Une nuit, alors qu’elle dormait serrée contre mon dos avec cette familiarité des années partagées, je suis resté éveillé à penser à ce que j’avais préparé. Les caméras en place. Les enregistrements qui m’attendaient à mon retour. Quatre nuits entières de matière. Diego baisant ma femme dans le canapé, dans le lit, dans le couloir s’ils en avaient envie. Moi regardant tout depuis un hôtel à mille kilomètres, la bite à la main, jouissant en même temps qu’elle.
Et le sexe entre nous au retour, retrouvant ce courant qui n’était plus apparu depuis deux ans.

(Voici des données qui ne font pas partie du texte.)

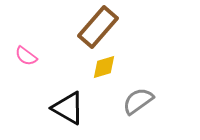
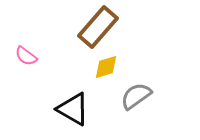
yellow diamond: moved 2 px right
gray semicircle: moved 2 px left, 5 px up
black triangle: moved 5 px right, 1 px down
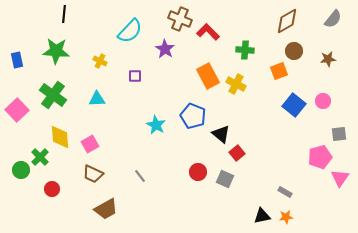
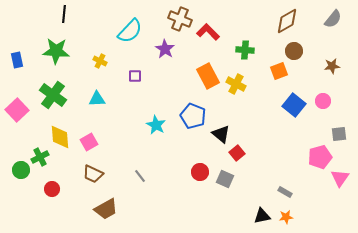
brown star at (328, 59): moved 4 px right, 7 px down
pink square at (90, 144): moved 1 px left, 2 px up
green cross at (40, 157): rotated 18 degrees clockwise
red circle at (198, 172): moved 2 px right
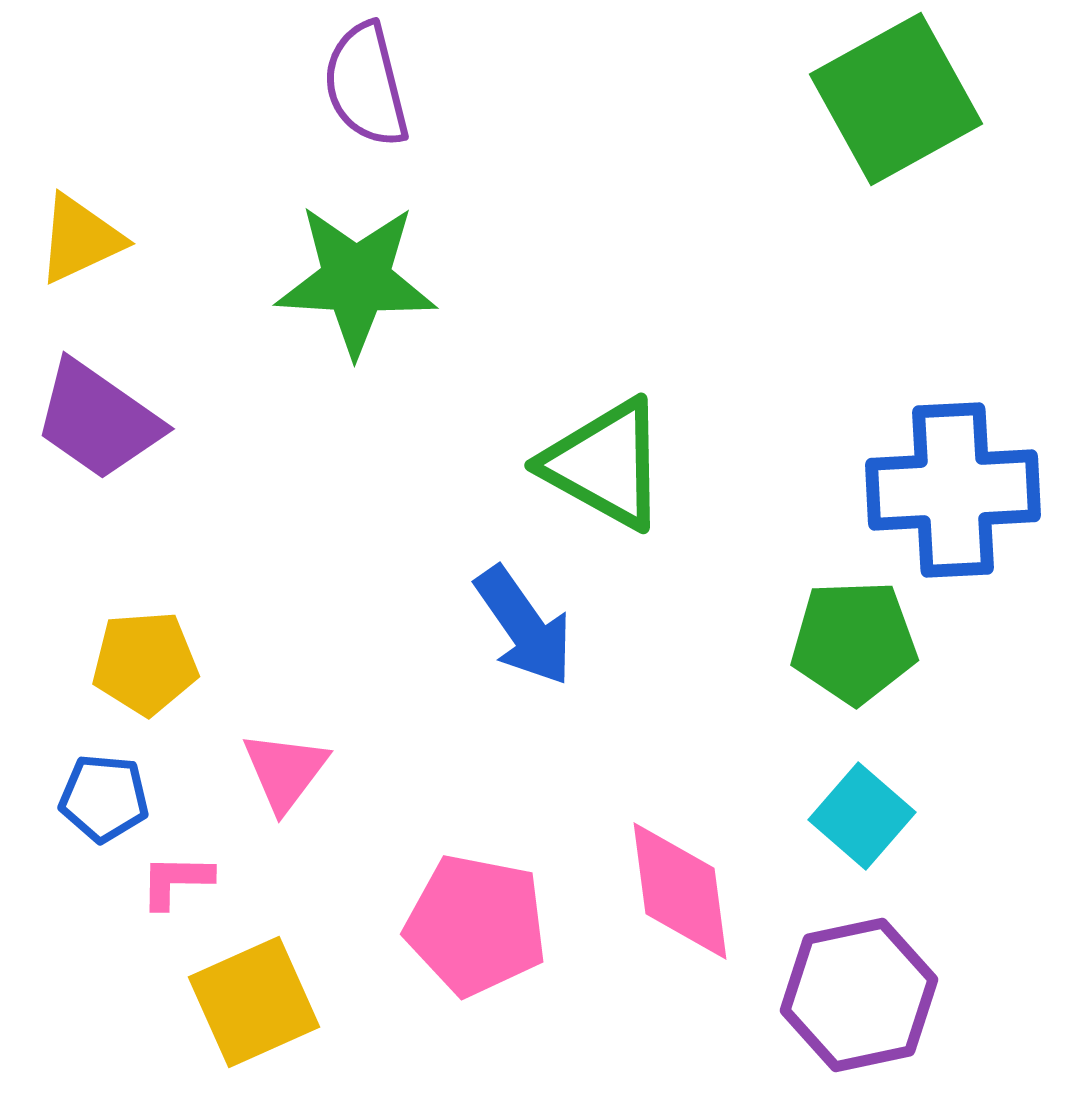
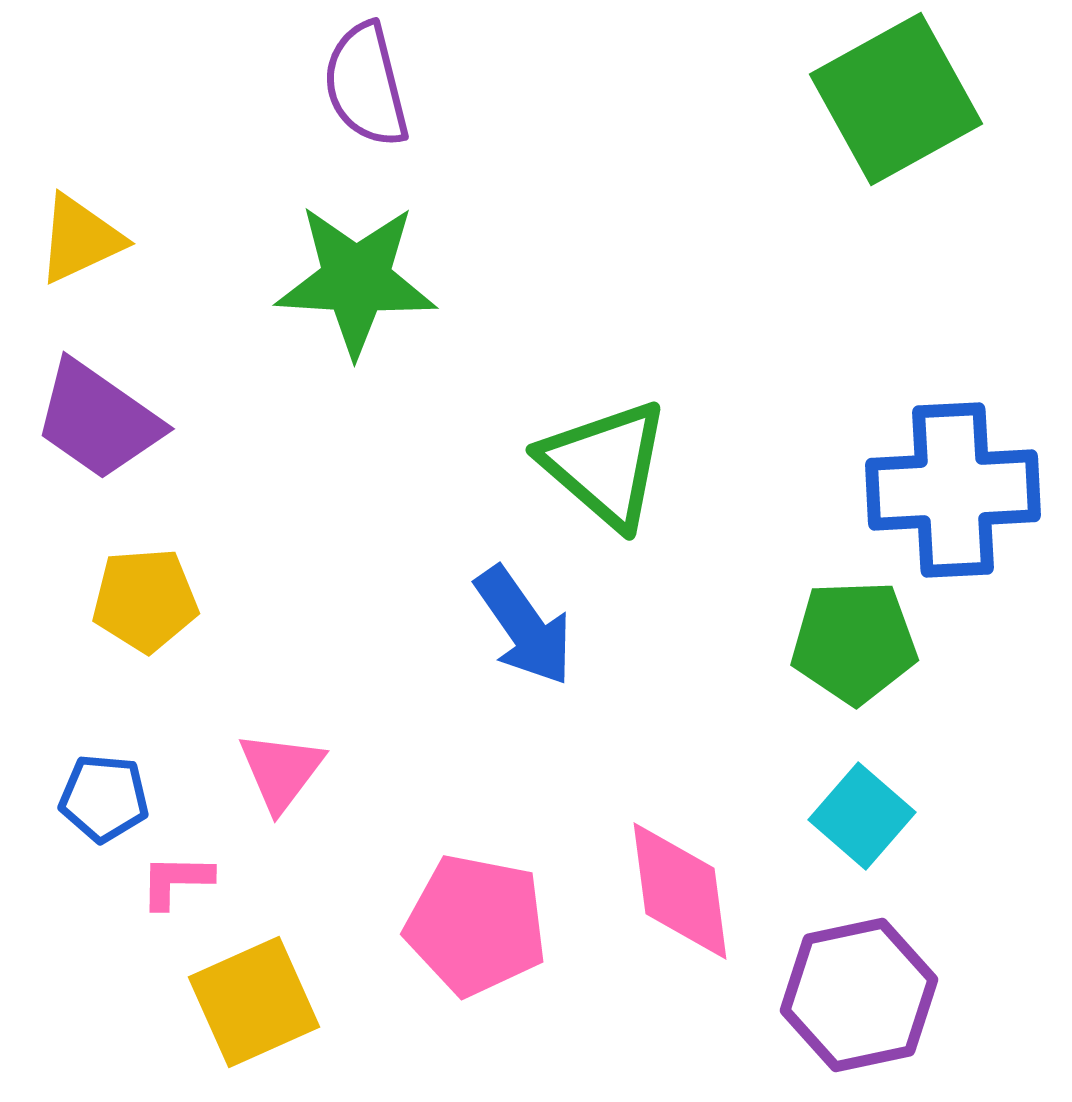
green triangle: rotated 12 degrees clockwise
yellow pentagon: moved 63 px up
pink triangle: moved 4 px left
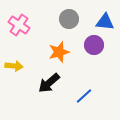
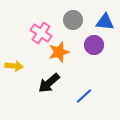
gray circle: moved 4 px right, 1 px down
pink cross: moved 22 px right, 8 px down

Je pourrais arrêter ça demain, ai-je pensé. Je pourrais lui dire ça au petit-déjeuner et tout s’arrêterait ici même.
Mais je ne voulais pas que ça s’arrête. C’était la seule chose que je n’osais pas me dire à voix haute.
Le voyage était dans deux semaines. Les caméras étaient installées. Diego connaissait déjà les dates.
Et moi, sans dire un seul mot, la bite dure sous les draps, je comptais les jours.